The patient then goes home for a period of time before they are readmitted for a three to four-week inpatient period. Most patients receive two days of high dose chemotherapy always administered in a specialist ward with specialist doctors and nurses. The stored stem cells will then be given back to the patient normally one to two days later; they are given by an intravenous infusion or drip.
There is then a period of four to five days where the patient will feel quite ill. They get a sore mouth and gut and therefore experience gastrointestinal difficulties such as nausea, diarrhoea and cramps. The gastrointestinal toxicity is a side effect of the high dose chemotherapy.
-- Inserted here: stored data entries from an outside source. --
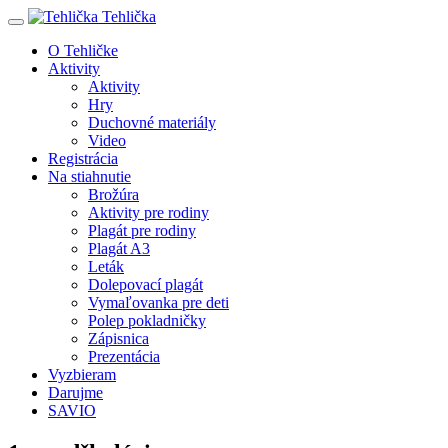
Tehlička
O Tehličke
Aktivity
Aktivity
Hry
Duchovné materiály
Video
Registrácia
Na stiahnutie
Brožúra
Aktivity pre rodiny
Plagát pre rodiny
Plagát A3
Leták
Dolepovací plagát
Vymaľovanka pre deti
Polep pokladničky
Zápisnica
Prezentácia
Vyzbieram
Darujme
SAVIO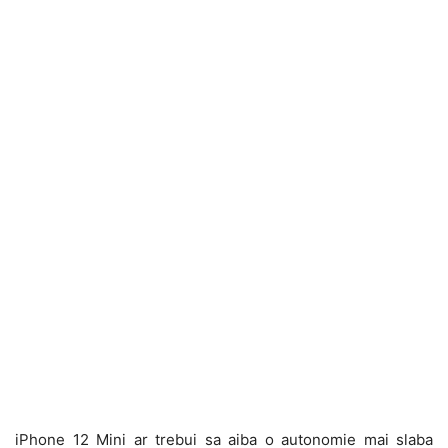
iPhone 12 Mini ar trebui sa aiba o autonomie mai slaba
At this point the blood counts are extremely low, so infection may also be a problem; however all these effects are managed by the medical and nursing team, we endeavour to make the journey as easy as possible for the patient. Once the blood counts have recovered, and there are no infections and the patient is eating and drinking, they can go home. They will feel well on discharge but will be most likely very fatigued.
What do patients want to know?
What to bring –
Less is best, however they do need to bring pyjamas/ or comfortable clothing – to change daily, toiletries.
They can bring mobile phone, iPad etc, books.
Visitors should be restricted, but family can certainly visit. We ask that anybody with flu-like illness, or diarrhoea/ vomiting illness do NOT come to visit. This is extremely important in relation to infection control.